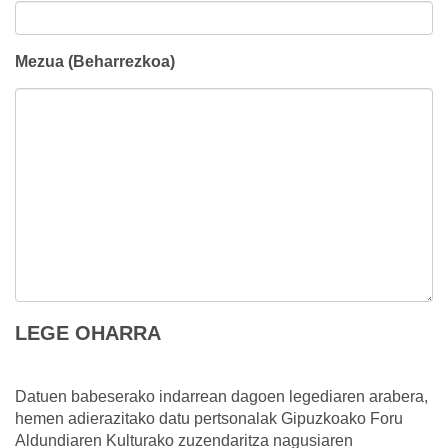
Mezua (Beharrezkoa)
LEGE OHARRA
Datuen babeserako indarrean dagoen legediaren arabera,
hemen adierazitako datu pertsonalak Gipuzkoako Foru
Aldundiaren Kulturako zuzendaritza nagusiaren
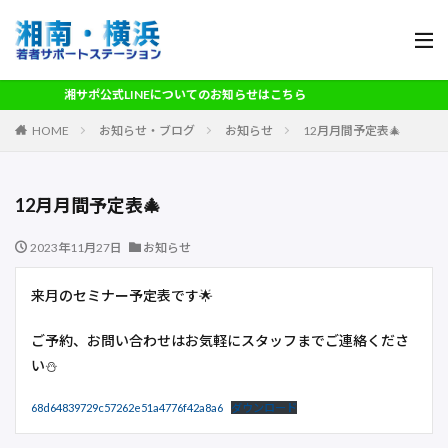
湘サポ公式LINEについてのお知らせはこちら
HOME
お知らせ・ブログ
お知らせ
12月月間予定表🎄
12月月間予定表🎄
2023年11月27日
お知らせ
来月のセミナー予定表です🌟
ご予約、お問い合わせはお気軽にスタッフまでご連絡くださ
い⛄
68d64839729c57262e51a4776f42a8a6
ダウンロード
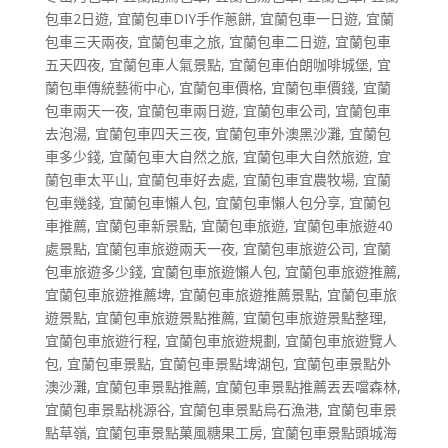
包車2日遊
,
宜蘭包車DIY手作蔥餅
,
宜蘭包車一日遊
,
宜蘭
包車三天兩夜
,
宜蘭包車之旅
,
宜蘭包車二日遊
,
宜蘭包車
五天四夜
,
宜蘭包車人氣景點
,
宜蘭包車伯朗咖啡城堡
,
宜
蘭包車傳統藝術中心
,
宜蘭包車價格
,
宜蘭包車價錢
,
宜蘭
包車兩天一夜
,
宜蘭包車兩日遊
,
宜蘭包車公司
,
宜蘭包車
去泡湯
,
宜蘭包車四天三夜
,
宜蘭包車外澳黑沙灘
,
宜蘭包
車多少錢
,
宜蘭包車大自然之旅
,
宜蘭包車大自然旅遊
,
宜
蘭包車太平山
,
宜蘭包車好去處
,
宜蘭包車宜農牧場
,
宜蘭
包車幾錢
,
宜蘭包車懶人包
,
宜蘭包車懶人包分享
,
宜蘭包
車推薦
,
宜蘭包車新景點
,
宜蘭包車旅遊
,
宜蘭包車旅遊40
處景點
,
宜蘭包車旅遊兩天一夜
,
宜蘭包車旅遊公司
,
宜蘭
包車旅遊多少錢
,
宜蘭包車旅遊懶人包
,
宜蘭包車旅遊推薦
,
宜蘭包車旅遊推薦埤
,
宜蘭包車旅遊推薦景點
,
宜蘭包車旅
遊景點
,
宜蘭包車旅遊景點推薦
,
宜蘭包車旅遊景點整理
,
宜蘭包車旅遊行程
,
宜蘭包車旅遊規劃
,
宜蘭包車旅遊覽人
包
,
宜蘭包車景點
,
宜蘭包車景點埤湖包
,
宜蘭包車景點外
澳沙灘
,
宜蘭包車景點推薦
,
宜蘭包車景點推薦丟丟噹森林
,
宜蘭包車景點桃源谷
,
宜蘭包車景點烏石漁港
,
宜蘭包車景
點草嶺
,
宜蘭包車景點菓風糖果工房
,
宜蘭包車景點頭城海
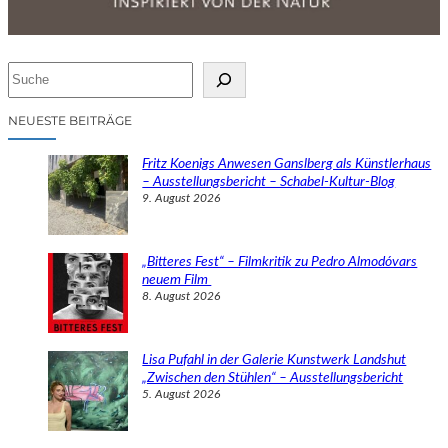
S
u
c
NEUESTE BEITRÄGE
h
e
Fritz Koenigs Anwesen Ganslberg als Künstlerhaus
n
– Ausstellungsbericht – Schabel-Kultur-Blog
9. August 2026
„Bitteres Fest“ – Filmkritik zu Pedro Almodóvars
neuem Film
8. August 2026
Lisa Pufahl in der Galerie Kunstwerk Landshut
„Zwischen den Stühlen“ – Ausstellungsbericht
5. August 2026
=====
Where pictures appear, drop them, and reproduce exactly only the lines running from the beginning of the data to the line that contains "来月のセミナー予定表です🌟", inclusive.

Mezua (Beharrezkoa)
LEGE OHARRA
Datuen babeserako indarrean dagoen legediaren arabera,
hemen adierazitako datu pertsonalak Gipuzkoako Foru
Aldundiaren Kulturako zuzendaritza nagusiaren
湘サポ公式LINEについてのお知らせはこちら
HOME
お知らせ・ブログ
お知らせ
12月月間予定表🎄
12月月間予定表🎄
2023年11月27日
お知らせ
来月のセミナー予定表です🌟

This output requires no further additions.